The precision problem of float and double in Java

Source: Internet
Author: User

This article explains why the range of float is larger than int (same as 4 bytes), but some int is not correctly expressed by float (loss of precision)


The precision problem of float and double in Java

1. Background Knowledge
In Java there is no detail, just said float accounted for 32 bits (bit), double accounted for 64 bits.
For a computer, it is appropriate to use a number of digits. But someone likes to use byte notation. A byte occupies 8 bits.
1 byte = 8 bit.
So float accounts for 4 bytes, and double accounts for 8 bytes.
But I still like to use the number of digits.

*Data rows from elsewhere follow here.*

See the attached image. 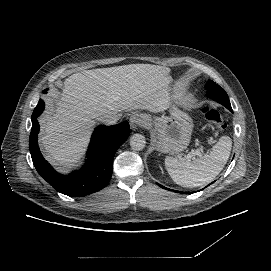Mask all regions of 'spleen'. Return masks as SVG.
Masks as SVG:
<instances>
[{
    "label": "spleen",
    "instance_id": "3e777b00",
    "mask_svg": "<svg viewBox=\"0 0 271 271\" xmlns=\"http://www.w3.org/2000/svg\"><path fill=\"white\" fill-rule=\"evenodd\" d=\"M231 148V138L223 136L212 147L209 154L193 161L167 156L165 166L176 184L189 188L201 186L210 182L222 171L230 156Z\"/></svg>",
    "mask_w": 271,
    "mask_h": 271
}]
</instances>
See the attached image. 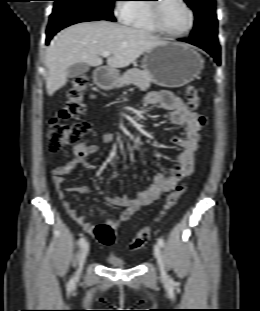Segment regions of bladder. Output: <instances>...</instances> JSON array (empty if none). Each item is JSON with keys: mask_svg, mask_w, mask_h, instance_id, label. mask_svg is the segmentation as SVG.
I'll list each match as a JSON object with an SVG mask.
<instances>
[{"mask_svg": "<svg viewBox=\"0 0 260 311\" xmlns=\"http://www.w3.org/2000/svg\"><path fill=\"white\" fill-rule=\"evenodd\" d=\"M105 260L113 267L123 268L127 266V264L116 254H108Z\"/></svg>", "mask_w": 260, "mask_h": 311, "instance_id": "obj_1", "label": "bladder"}]
</instances>
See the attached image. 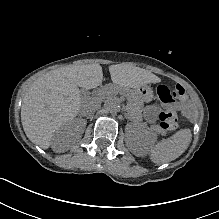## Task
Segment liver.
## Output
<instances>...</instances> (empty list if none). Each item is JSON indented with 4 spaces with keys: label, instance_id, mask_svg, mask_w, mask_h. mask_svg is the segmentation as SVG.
Wrapping results in <instances>:
<instances>
[{
    "label": "liver",
    "instance_id": "6515ba94",
    "mask_svg": "<svg viewBox=\"0 0 219 219\" xmlns=\"http://www.w3.org/2000/svg\"><path fill=\"white\" fill-rule=\"evenodd\" d=\"M113 85L137 88L151 82L149 71L130 65H111ZM100 64L65 66L38 77L27 89L21 107V122L26 136L42 149L51 145L55 132L65 127L90 106V113L101 106L99 96H83L79 87L89 90L102 84Z\"/></svg>",
    "mask_w": 219,
    "mask_h": 219
}]
</instances>
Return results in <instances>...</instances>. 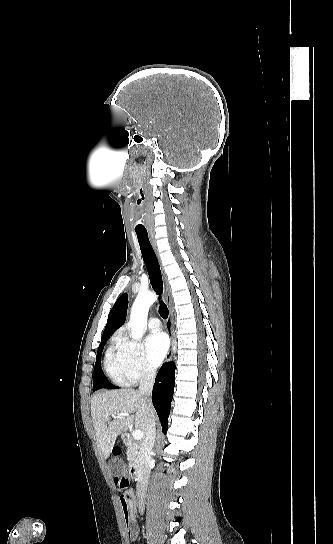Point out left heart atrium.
Segmentation results:
<instances>
[{
	"mask_svg": "<svg viewBox=\"0 0 333 544\" xmlns=\"http://www.w3.org/2000/svg\"><path fill=\"white\" fill-rule=\"evenodd\" d=\"M169 347L167 336L162 332H155L148 336L145 343L146 356L149 363L157 367L165 358Z\"/></svg>",
	"mask_w": 333,
	"mask_h": 544,
	"instance_id": "39dd6f15",
	"label": "left heart atrium"
}]
</instances>
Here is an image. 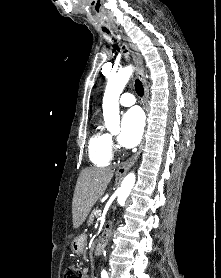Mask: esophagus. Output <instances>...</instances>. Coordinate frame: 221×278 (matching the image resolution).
<instances>
[{
	"label": "esophagus",
	"mask_w": 221,
	"mask_h": 278,
	"mask_svg": "<svg viewBox=\"0 0 221 278\" xmlns=\"http://www.w3.org/2000/svg\"><path fill=\"white\" fill-rule=\"evenodd\" d=\"M118 32V31H117ZM120 35L122 36L123 40L128 44V46L131 49V53H132V58L134 60V63L137 66V74L138 77L140 78V80L142 81L143 87H144V101H143V105H144V109L146 111V113L148 112V107H147V100H148V96H149V91H148V86H147V82H146V78L144 75V65H143V58L137 48V46L135 44L132 43V41L125 36L122 32H120ZM144 141L145 138L143 137L141 144L138 148V151L133 155V157L125 162L124 164H122L117 170H116V175L118 176H123L125 175L130 168L134 165V163L136 162V160L138 159L141 150L143 148L144 145Z\"/></svg>",
	"instance_id": "34e87169"
}]
</instances>
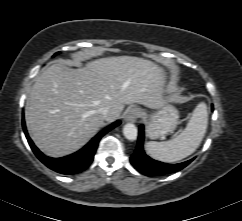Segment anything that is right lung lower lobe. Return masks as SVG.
<instances>
[{
  "mask_svg": "<svg viewBox=\"0 0 242 221\" xmlns=\"http://www.w3.org/2000/svg\"><path fill=\"white\" fill-rule=\"evenodd\" d=\"M121 122L116 121L109 127L105 128L99 134H97L87 145H85L81 150L76 153L63 157V158H51L45 156L32 142L29 138L25 122L23 120V130L26 138L29 142L31 149L37 158L44 163L48 168L65 175H72L84 171L92 162L95 151L98 147V143L103 135L108 131L118 126Z\"/></svg>",
  "mask_w": 242,
  "mask_h": 221,
  "instance_id": "1",
  "label": "right lung lower lobe"
}]
</instances>
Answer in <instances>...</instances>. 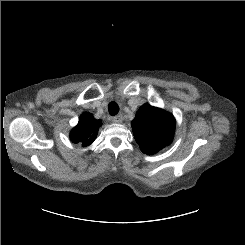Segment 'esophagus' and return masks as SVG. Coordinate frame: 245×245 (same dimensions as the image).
Returning a JSON list of instances; mask_svg holds the SVG:
<instances>
[{"label": "esophagus", "instance_id": "34e87169", "mask_svg": "<svg viewBox=\"0 0 245 245\" xmlns=\"http://www.w3.org/2000/svg\"><path fill=\"white\" fill-rule=\"evenodd\" d=\"M112 121L114 123H121L123 121V115L122 114H118V115L114 116L112 118Z\"/></svg>", "mask_w": 245, "mask_h": 245}]
</instances>
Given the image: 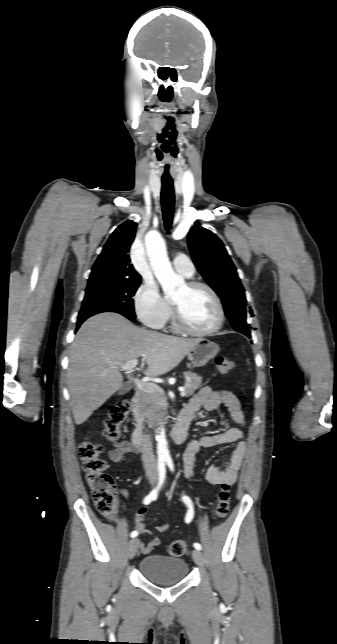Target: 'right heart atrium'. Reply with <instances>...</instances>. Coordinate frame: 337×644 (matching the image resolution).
Here are the masks:
<instances>
[{"label":"right heart atrium","instance_id":"d8ad5b80","mask_svg":"<svg viewBox=\"0 0 337 644\" xmlns=\"http://www.w3.org/2000/svg\"><path fill=\"white\" fill-rule=\"evenodd\" d=\"M135 309L141 322L154 329L163 327L171 312L168 301L154 281L140 285L135 294Z\"/></svg>","mask_w":337,"mask_h":644}]
</instances>
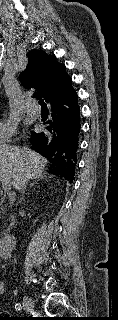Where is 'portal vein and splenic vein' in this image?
Returning <instances> with one entry per match:
<instances>
[{"mask_svg":"<svg viewBox=\"0 0 118 320\" xmlns=\"http://www.w3.org/2000/svg\"><path fill=\"white\" fill-rule=\"evenodd\" d=\"M0 182L2 183V187L4 191H9L11 190V181L5 178H0Z\"/></svg>","mask_w":118,"mask_h":320,"instance_id":"portal-vein-and-splenic-vein-1","label":"portal vein and splenic vein"}]
</instances>
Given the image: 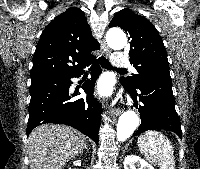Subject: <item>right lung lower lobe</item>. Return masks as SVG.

This is more straightforward and easier to understand how computers store these types.

For accuracy and scope, refer to C + +.


2. Storage Knowledge
Calculator How to store floating-point numbers: (stored in scientific notation)
The number of bytes to be saved is first converted to a decimal (0.xxxxxx) x10 in the form of N power.
For example:
3.1415 will be converted to: 0.31415 x 10^1
100000 will be converted to: 0.1 x 10^6

First, make a point, the first range (valid digits, including integer digits and decimal digits), and then precision.

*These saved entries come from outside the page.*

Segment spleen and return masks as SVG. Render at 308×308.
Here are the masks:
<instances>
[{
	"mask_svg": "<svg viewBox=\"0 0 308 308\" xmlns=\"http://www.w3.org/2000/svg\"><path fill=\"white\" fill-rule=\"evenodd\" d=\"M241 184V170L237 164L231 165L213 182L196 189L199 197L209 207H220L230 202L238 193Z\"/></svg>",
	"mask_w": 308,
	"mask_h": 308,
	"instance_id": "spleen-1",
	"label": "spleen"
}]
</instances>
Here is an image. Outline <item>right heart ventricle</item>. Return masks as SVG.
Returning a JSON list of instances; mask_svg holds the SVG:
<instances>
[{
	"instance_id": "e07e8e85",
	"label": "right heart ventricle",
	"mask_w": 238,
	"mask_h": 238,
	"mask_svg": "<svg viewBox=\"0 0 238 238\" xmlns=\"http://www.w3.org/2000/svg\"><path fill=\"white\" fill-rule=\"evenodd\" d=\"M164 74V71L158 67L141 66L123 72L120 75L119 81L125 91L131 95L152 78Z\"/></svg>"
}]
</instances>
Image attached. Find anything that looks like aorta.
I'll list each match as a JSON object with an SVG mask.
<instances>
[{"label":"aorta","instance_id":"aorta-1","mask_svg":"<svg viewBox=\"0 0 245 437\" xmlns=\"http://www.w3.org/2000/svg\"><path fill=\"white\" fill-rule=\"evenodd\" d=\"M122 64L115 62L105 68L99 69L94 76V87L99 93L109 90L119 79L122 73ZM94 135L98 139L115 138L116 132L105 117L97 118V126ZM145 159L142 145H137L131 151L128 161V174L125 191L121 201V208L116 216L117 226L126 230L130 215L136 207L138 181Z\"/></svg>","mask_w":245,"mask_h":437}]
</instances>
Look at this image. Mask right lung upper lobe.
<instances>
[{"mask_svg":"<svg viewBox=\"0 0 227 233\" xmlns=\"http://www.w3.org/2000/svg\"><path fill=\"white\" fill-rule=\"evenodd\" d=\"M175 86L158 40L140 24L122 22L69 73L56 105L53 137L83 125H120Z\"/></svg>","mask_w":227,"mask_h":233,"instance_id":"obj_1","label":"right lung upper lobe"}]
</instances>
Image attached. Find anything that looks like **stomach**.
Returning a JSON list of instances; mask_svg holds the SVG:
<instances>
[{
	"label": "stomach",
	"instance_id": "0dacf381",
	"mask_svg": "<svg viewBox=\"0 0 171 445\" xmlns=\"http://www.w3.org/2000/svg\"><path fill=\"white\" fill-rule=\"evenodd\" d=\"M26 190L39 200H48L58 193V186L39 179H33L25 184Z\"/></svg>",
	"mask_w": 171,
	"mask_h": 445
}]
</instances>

3, the following cut to the chase
=====================
Problems with single-precision float type and double-precision type in C + +

The single precision is represented by a float, represented by a 4-bit byte (32 bit) in the computer, with a 7-bit valid number ""

Float type storage 1 bit is the sign bit, 8 bit is the digit, the remaining 23 bit is a valid digit bit.
2 of the 23 is 8388608, or 7 digits, and the accuracy (10 binary).

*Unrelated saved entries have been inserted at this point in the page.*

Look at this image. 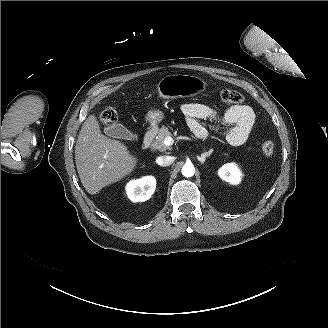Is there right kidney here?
Returning a JSON list of instances; mask_svg holds the SVG:
<instances>
[{
    "instance_id": "obj_1",
    "label": "right kidney",
    "mask_w": 328,
    "mask_h": 328,
    "mask_svg": "<svg viewBox=\"0 0 328 328\" xmlns=\"http://www.w3.org/2000/svg\"><path fill=\"white\" fill-rule=\"evenodd\" d=\"M156 189V179L153 176H144L140 179L130 180L126 186V194L132 202L148 200Z\"/></svg>"
}]
</instances>
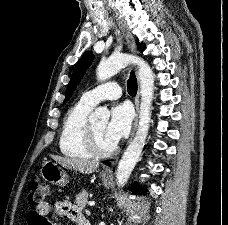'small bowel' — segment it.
Here are the masks:
<instances>
[{"instance_id":"c3829d8e","label":"small bowel","mask_w":228,"mask_h":225,"mask_svg":"<svg viewBox=\"0 0 228 225\" xmlns=\"http://www.w3.org/2000/svg\"><path fill=\"white\" fill-rule=\"evenodd\" d=\"M54 211L57 215L66 217L77 223L82 218L81 212L70 201H56L53 204L44 201L36 209L27 215L28 225H61L55 222H48L46 216Z\"/></svg>"}]
</instances>
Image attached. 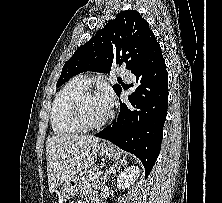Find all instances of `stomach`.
<instances>
[{
    "label": "stomach",
    "mask_w": 222,
    "mask_h": 203,
    "mask_svg": "<svg viewBox=\"0 0 222 203\" xmlns=\"http://www.w3.org/2000/svg\"><path fill=\"white\" fill-rule=\"evenodd\" d=\"M98 154L110 159H118L120 151L113 145L101 144L98 147ZM81 186V178L75 174L63 183L62 194L65 198L73 197Z\"/></svg>",
    "instance_id": "1"
}]
</instances>
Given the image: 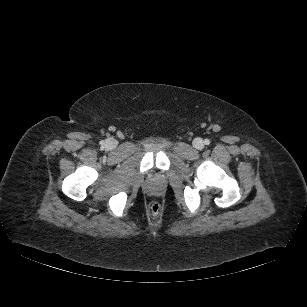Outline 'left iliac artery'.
<instances>
[{
	"instance_id": "44dca946",
	"label": "left iliac artery",
	"mask_w": 307,
	"mask_h": 307,
	"mask_svg": "<svg viewBox=\"0 0 307 307\" xmlns=\"http://www.w3.org/2000/svg\"><path fill=\"white\" fill-rule=\"evenodd\" d=\"M204 143H205L206 145H209V144H210V141H209L208 139H205V140H204Z\"/></svg>"
}]
</instances>
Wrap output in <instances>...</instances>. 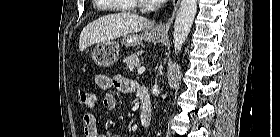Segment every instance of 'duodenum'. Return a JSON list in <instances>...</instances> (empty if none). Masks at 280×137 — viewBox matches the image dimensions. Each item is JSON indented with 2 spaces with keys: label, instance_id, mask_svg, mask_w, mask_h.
Wrapping results in <instances>:
<instances>
[{
  "label": "duodenum",
  "instance_id": "duodenum-1",
  "mask_svg": "<svg viewBox=\"0 0 280 137\" xmlns=\"http://www.w3.org/2000/svg\"><path fill=\"white\" fill-rule=\"evenodd\" d=\"M138 93L141 100V109L139 113V121L143 127L149 126L153 119V109L146 86H141L138 89Z\"/></svg>",
  "mask_w": 280,
  "mask_h": 137
}]
</instances>
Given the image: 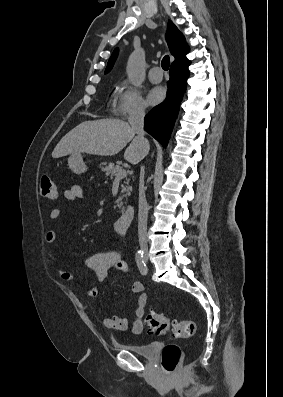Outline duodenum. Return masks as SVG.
I'll use <instances>...</instances> for the list:
<instances>
[{
	"mask_svg": "<svg viewBox=\"0 0 283 397\" xmlns=\"http://www.w3.org/2000/svg\"><path fill=\"white\" fill-rule=\"evenodd\" d=\"M132 217L133 209L128 207L127 210L115 221V231L120 235L126 234L130 228Z\"/></svg>",
	"mask_w": 283,
	"mask_h": 397,
	"instance_id": "1",
	"label": "duodenum"
}]
</instances>
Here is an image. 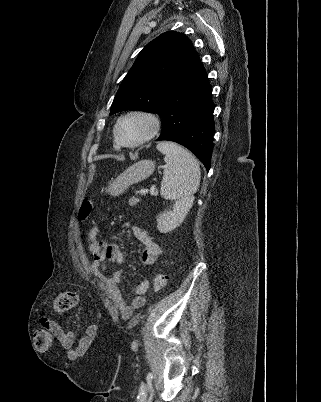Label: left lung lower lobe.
Returning a JSON list of instances; mask_svg holds the SVG:
<instances>
[{
  "mask_svg": "<svg viewBox=\"0 0 321 402\" xmlns=\"http://www.w3.org/2000/svg\"><path fill=\"white\" fill-rule=\"evenodd\" d=\"M212 88L199 64L166 97L161 108L162 133L157 141L177 142L192 151L210 169L213 151Z\"/></svg>",
  "mask_w": 321,
  "mask_h": 402,
  "instance_id": "1",
  "label": "left lung lower lobe"
}]
</instances>
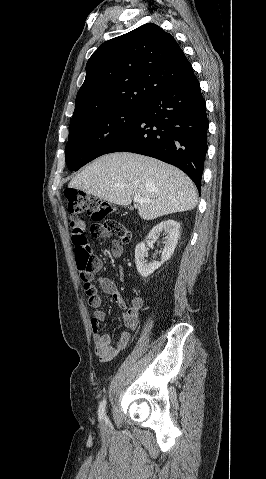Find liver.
Wrapping results in <instances>:
<instances>
[{
  "label": "liver",
  "instance_id": "1",
  "mask_svg": "<svg viewBox=\"0 0 266 479\" xmlns=\"http://www.w3.org/2000/svg\"><path fill=\"white\" fill-rule=\"evenodd\" d=\"M69 188L85 191L117 205H129L141 196L138 214L144 220L192 210L197 189L178 168L157 159L128 152L103 155L78 173Z\"/></svg>",
  "mask_w": 266,
  "mask_h": 479
}]
</instances>
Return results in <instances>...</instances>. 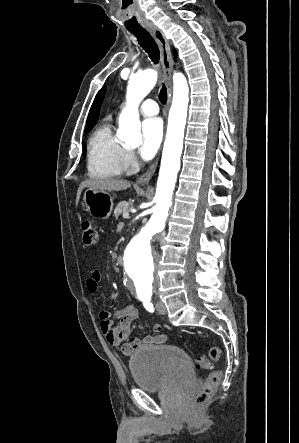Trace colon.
I'll use <instances>...</instances> for the list:
<instances>
[{"label":"colon","mask_w":299,"mask_h":443,"mask_svg":"<svg viewBox=\"0 0 299 443\" xmlns=\"http://www.w3.org/2000/svg\"><path fill=\"white\" fill-rule=\"evenodd\" d=\"M81 237L84 245L93 246L97 243L98 235L93 223L89 220H83L80 224ZM222 357V351L218 347H213L208 356H200L197 360V368L209 369L213 363L219 361ZM222 379L221 370H213L209 373L201 392L196 396L197 405L205 404L214 391L219 386Z\"/></svg>","instance_id":"5ec220e1"}]
</instances>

A single-precision floating-point number occupies 32 bit bits in memory, according to the standard of floating-point number, the highest bit represents the symbol, and this 32-bit part is used to denote the order code, part of which is used to represent the fractional part.
After this representation is converted to 10, the maximum precision it can represent is 7 digits.

Like what
The float a=3.14159;a in memory is actually represented as 0.314159 times 10 of the 1 (0 is the sign bit), and the storage unit allocated to a is divided into two parts, a portion of 0.314159, a portion of the index 1, and is also converted to 2 binary to save.

==================
Float, 1-bit sign bit, 8-bit exponential bit, 23-bit tail digit
double,1 bit sign bit, 11-bit exponential bit, 52-bit tail digit

float tail digit 23 bit, 2^23=8.3e6,7 bit, so different compiler rules different, some are 7 bit, some 8 bit
Double mantissa 52 bit, 2^52=4.5e15,15 bit, so the number of significant digits of double is 15 bits


Postscript:
Count the number of significant digits (integer digits + decimal digits), within 7 bits of the float,15 bit within the double
But there's a little bit of a difference:
float f = (float) 62345678.912345; = 6.234568E7 Total 7 bit
float F2 = (float) 12345678.912345; = 1.2345679E7 Total 8 bit

(accuracy problem, float precision is 7--8 bit, 8 bit case is the first bit is 1, when is 2 o'clock carry after the precision is lost?)

The precision problem of float and double in Java

Contact Us

The content source of this page is from Internet, which doesn't represent Alibaba Cloud's opinion; products and services mentioned on that page don't have any relationship with Alibaba Cloud. If the content of the page makes you feel confusing, please write us an email, we will handle the problem within 5 days after receiving your email.

If you find any instances of plagiarism from the community, please send an email to: info-contact@alibabacloud.com and provide relevant evidence. A staff member will contact you within 5 working days.

A Free Trial That Lets You Build Big!

Start building with 50+ products and up to 12 months usage for Elastic Compute Service

  • Sales Support

    1 on 1 presale consultation

  • After-Sales Support

    24/7 Technical Support 6 Free Tickets per Quarter Faster Response

  • Alibaba Cloud offers highly flexible support services tailored to meet your exact needs.